“Noise, the grand dynamism . . . exultant, ruthless, and virile . . .We will make the whole universe a noise in the end. We have already made great strides in this direction as regards the Earth.”
– Screwtape
Issue 20
January 22, 2016
Screwtape is very right, and he spoke in 1941. Today the noise is deafening—truly. The whole earth is noisy. There is ambient noise everywhere. If you are outside, you are the victim of traffic noise and jets overhead. Nearby radio and entertainment noise. Lawnmowers, leaf blowers (curse them), construction noise. There is noise everywhere. Inside more of the same. Background music (or background noise (sometimes same difference) everywhere, ventilating systems, printers and copiers, other people. Our use of machinery is increasing and as it does, noise increases. Even if noise doesn’t damage your hearing, it forces its way into your mind to distract and annoy you. In fact, noise is so overwhelming that some have searched for “one square inch of silence” and have found it tucked away in the rain forest in the midst of Olympic National Park. (Look it up.) Everywhere else on the planet, though, there is noise! And modern culture is bent on turning up the volume.
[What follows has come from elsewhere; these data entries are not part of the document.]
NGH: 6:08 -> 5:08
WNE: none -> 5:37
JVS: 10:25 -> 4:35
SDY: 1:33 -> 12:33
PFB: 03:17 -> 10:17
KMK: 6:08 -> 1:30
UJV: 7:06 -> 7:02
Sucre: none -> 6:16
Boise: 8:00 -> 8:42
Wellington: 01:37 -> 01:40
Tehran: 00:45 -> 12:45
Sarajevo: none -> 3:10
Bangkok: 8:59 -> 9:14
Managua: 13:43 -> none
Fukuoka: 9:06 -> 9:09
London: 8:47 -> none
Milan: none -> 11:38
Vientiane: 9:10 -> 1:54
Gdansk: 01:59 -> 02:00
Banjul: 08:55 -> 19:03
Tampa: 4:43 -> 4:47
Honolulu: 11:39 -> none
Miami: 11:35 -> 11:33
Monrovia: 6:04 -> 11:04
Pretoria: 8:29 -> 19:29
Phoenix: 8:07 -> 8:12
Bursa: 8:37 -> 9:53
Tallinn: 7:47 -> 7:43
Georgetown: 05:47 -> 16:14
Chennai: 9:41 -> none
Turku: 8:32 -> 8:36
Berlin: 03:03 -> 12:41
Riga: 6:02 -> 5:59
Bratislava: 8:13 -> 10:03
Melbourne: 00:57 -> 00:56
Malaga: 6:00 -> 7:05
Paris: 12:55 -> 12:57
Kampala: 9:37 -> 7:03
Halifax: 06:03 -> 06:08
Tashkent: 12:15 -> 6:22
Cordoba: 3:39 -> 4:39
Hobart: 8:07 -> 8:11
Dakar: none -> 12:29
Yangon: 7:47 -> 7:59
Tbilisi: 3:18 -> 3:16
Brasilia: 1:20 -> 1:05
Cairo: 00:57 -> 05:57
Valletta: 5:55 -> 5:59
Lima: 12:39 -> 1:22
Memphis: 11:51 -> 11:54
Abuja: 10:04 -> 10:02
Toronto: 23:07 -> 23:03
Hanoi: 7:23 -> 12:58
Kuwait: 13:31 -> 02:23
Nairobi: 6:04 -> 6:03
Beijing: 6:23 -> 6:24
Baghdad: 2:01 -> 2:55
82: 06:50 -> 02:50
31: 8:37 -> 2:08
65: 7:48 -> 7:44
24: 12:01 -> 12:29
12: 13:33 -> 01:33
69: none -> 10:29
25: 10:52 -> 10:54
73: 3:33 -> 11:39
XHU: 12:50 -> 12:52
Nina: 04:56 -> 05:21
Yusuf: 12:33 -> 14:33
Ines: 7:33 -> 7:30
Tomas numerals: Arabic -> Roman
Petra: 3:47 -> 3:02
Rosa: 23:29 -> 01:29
There is, of course, much natural sound: whispering or howling wind, bird song, rustling leaves, thunder, waterfalls, tinkling creeks, waves, animal cries, the human voice cooing, shouting, screaming, and so on. Nature is not silent, and at times natural sounds can be irritating and distracting, of course. But there are differences in the way we are affected by mechanical or natural sound.
Natural sounds are usually less damaging although a nearby volcano will be noticed! But few suffer hearing loss from spending too much time hiking in the woods! Natural sounds are not monotonous. Natural sounds generally are not irritating, whereas when we hear a siren when we are reading, a neighbor’s loudspeaker, or a jetliner cruising over our picnic, we can be annoyed.
However we judge things though, almost everyone would prefer a quieter world, at least most of the time. Yet we really don’t have or want that option, for noise is the price we pay for our clothes, our food, our homes, our transportation, our recreation, our everything. A quieter world would be a disaster. Very many square inches of silence, say a few square miles here or there, would be a sign of a catastrophe.
(Screwtape’s author, in another place, calls the earth the ”Silent Planet,” but that’s another story although it does involve “our father below”, Screwtape’s guiding light.)